> _Your objective_:
Transcribe the listing that follows in full, exactly, and drop its images.

> _Exercise data_:
========================================================================
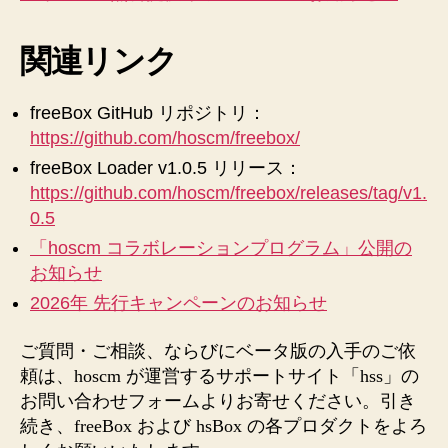
関連リンク
freeBox GitHub リポジトリ：
https://github.com/hoscm/freebox/
freeBox Loader v1.0.5 リリース：
https://github.com/hoscm/freebox/releases/tag/v1.
0.5
「hoscm コラボレーションプログラム」公開の
お知らせ
2026年 先行キャンペーンのお知らせ
ご質問・ご相談、ならびにベータ版の入手のご依
頼は、hoscm が運営するサポートサイト「hss」の
お問い合わせフォームよりお寄せください。引き
続き、freeBox および hsBox の各プロダクトをよろ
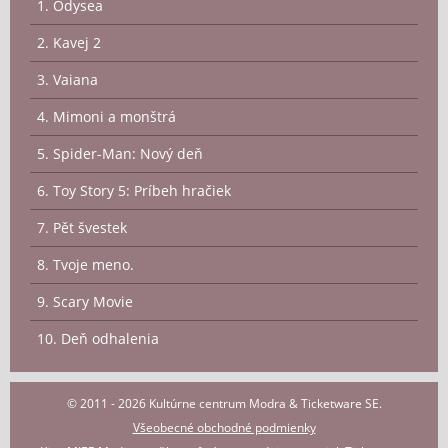
1. Odysea
2. Kavej 2
3. Vaiana
4. Mimoni a monštrá
5. Spider-Man: Nový deň
6. Toy Story 5: Príbeh hračiek
7. Pět švestek
8. Tvoje meno.
9. Scary Movie
10. Deň odhalenia
© 2011 - 2026 Kultúrne centrum Modra & Ticketware SE.
Všeobecné obchodné podmienky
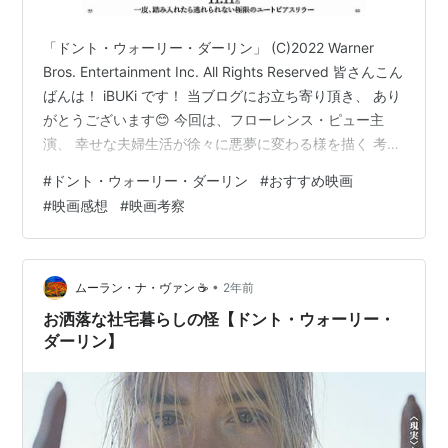
「ドント・ウォーリー・ダーリン」 (C)2022 Warner
Bros. Entertainment Inc. All Rights Reserved 皆さんこん
ばんは！ iBUKi です！ 当ブログにお立ち寄り頂き、 あり
がとうございます😊 今回は、フローレンス・ピュー主
演、 幸せな夫婦生活が徐々に悪夢に変わる様を描く 考察
系スリラー映画 「ドント・ウォーリー・ダーリン」の 感
#
ドント・ウォーリー・ダーリン
#
おすすめ映画
想と解説を行っていきます！
#
映画感想
#
映画考察
•
ムーラン・ナ・ヴァン ☕️
2年前
お洒落な社宅暮らしの怪【ドント・ウォーリー・
ダーリン】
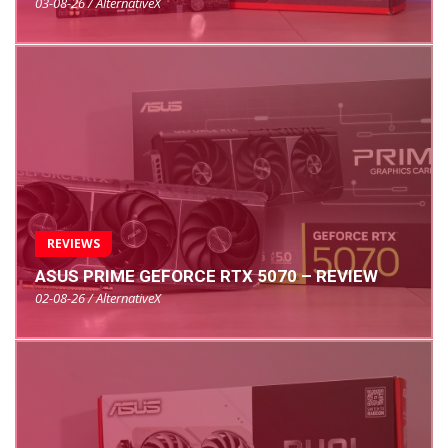
03-08-26 / AlternativeX
REVIEWS
ASUS PRIME GEFORCE RTX 5070 – REVIEW
02-08-26 / AlternativeX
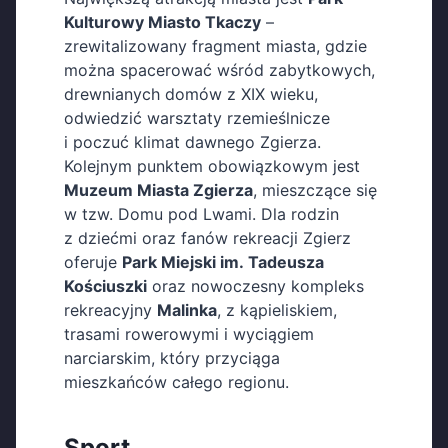
Kulturowy Miasto Tkaczy
–
zrewitalizowany fragment miasta, gdzie
można spacerować wśród zabytkowych,
drewnianych domów z XIX wieku,
odwiedzić warsztaty rzemieślnicze
i poczuć klimat dawnego Zgierza.
Kolejnym punktem obowiązkowym jest
Muzeum Miasta Zgierza
, mieszczące się
w tzw. Domu pod Lwami. Dla rodzin
z dziećmi oraz fanów rekreacji Zgierz
oferuje
Park Miejski im. Tadeusza
Kościuszki
oraz nowoczesny kompleks
rekreacyjny
Malinka
, z kąpieliskiem,
trasami rowerowymi i wyciągiem
narciarskim, który przyciąga
mieszkańców całego regionu.
Sport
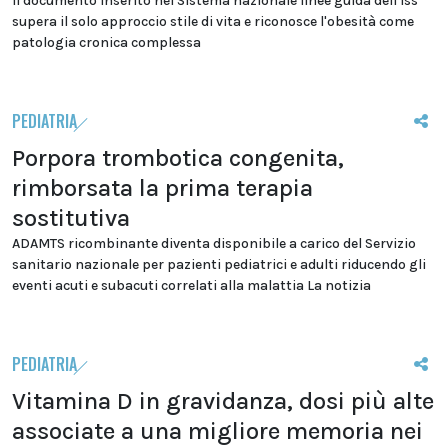
Il documento inserito nel Sistema nazionale linee guida dell'Iss
supera il solo approccio stile di vita e riconosce l'obesità come
patologia cronica complessa
PEDIATRIA
Porpora trombotica congenita,
rimborsata la prima terapia
sostitutiva
ADAMTS ricombinante diventa disponibile a carico del Servizio
sanitario nazionale per pazienti pediatrici e adulti riducendo gli
eventi acuti e subacuti correlati alla malattia La notizia
PEDIATRIA
Vitamina D in gravidanza, dosi più alte
associate a una migliore memoria nei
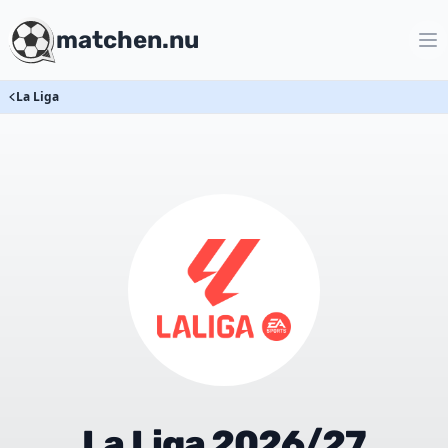
matchen.nu
La Liga
La Liga 2026/27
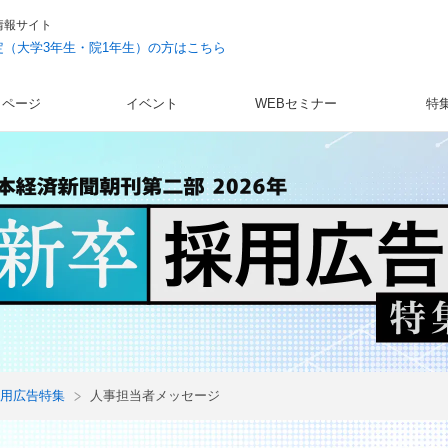
情報サイト
予定（大学3年生・院1年生）の方はこちら
イページ
イベント
WEBセミナー
特
用広告特集
人事担当者メッセージ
========================================================================
> _Your solution_:
関連リンク
freeBox GitHub リポジトリ：
https://github.com/hoscm/freebox/
freeBox Loader v1.0.5 リリース：
https://github.com/hoscm/freebox/releases/tag/v1.
0.5
「hoscm コラボレーションプログラム」公開の
お知らせ
2026年 先行キャンペーンのお知らせ
ご質問・ご相談、ならびにベータ版の入手のご依
頼は、hoscm が運営するサポートサイト「hss」の
お問い合わせフォームよりお寄せください。引き
続き、freeBox および hsBox の各プロダクトをよろ
1. Odysea
2. Kavej 2
3. Vaiana
4. Mimoni a monštrá
5. Spider-Man: Nový deň
6. Toy Story 5: Príbeh hračiek
7. Pět švestek
8. Tvoje meno.
9. Scary Movie
10. Deň odhalenia
© 2011 - 2026 Kultúrne centrum Modra & Ticketware SE.
Všeobecné obchodné podmienky
「ドント・ウォーリー・ダーリン」 (C)2022 Warner
Bros. Entertainment Inc. All Rights Reserved 皆さんこん
ばんは！ iBUKi です！ 当ブログにお立ち寄り頂き、 あり
がとうございます😊 今回は、フローレンス・ピュー主
演、 幸せな夫婦生活が徐々に悪夢に変わる様を描く 考察
系スリラー映画 「ドント・ウォーリー・ダーリン」の 感
#
ドント・ウォーリー・ダーリン
#
おすすめ映画
想と解説を行っていきます！
#
映画感想
#
映画考察
•
ムーラン・ナ・ヴァン ☕️
2年前
お洒落な社宅暮らしの怪【ドント・ウォーリー・
ダーリン】
03-08-26 / AlternativeX
REVIEWS
ASUS PRIME GEFORCE RTX 5070 – REVIEW
02-08-26 / AlternativeX
Kulturowy Miasto Tkaczy
–
zrewitalizowany fragment miasta, gdzie
można spacerować wśród zabytkowych,
drewnianych domów z XIX wieku,
odwiedzić warsztaty rzemieślnicze
i poczuć klimat dawnego Zgierza.
Kolejnym punktem obowiązkowym jest
Muzeum Miasta Zgierza
, mieszczące się
w tzw. Domu pod Lwami. Dla rodzin
z dziećmi oraz fanów rekreacji Zgierz
oferuje
Park Miejski im. Tadeusza
Kościuszki
oraz nowoczesny kompleks
rekreacyjny
Malinka
, z kąpieliskiem,
trasami rowerowymi i wyciągiem
narciarskim, który przyciąga
mieszkańców całego regionu.
Sport
Il documento inserito nel Sistema nazionale linee guida dell'Iss
supera il solo approccio stile di vita e riconosce l'obesità come
patologia cronica complessa
PEDIATRIA
Porpora trombotica congenita,
rimborsata la prima terapia
sostitutiva
ADAMTS ricombinante diventa disponibile a carico del Servizio
sanitario nazionale per pazienti pediatrici e adulti riducendo gli
eventi acuti e subacuti correlati alla malattia La notizia
PEDIATRIA
Vitamina D in gravidanza, dosi più alte
associate a una migliore memoria nei
matchen.nu
La Liga
La Liga 2026/27
情報サイト
予定（大学3年生・院1年生）の方はこちら
イページ
イベント
WEBセミナー
特
用広告特集
人事担当者メッセージ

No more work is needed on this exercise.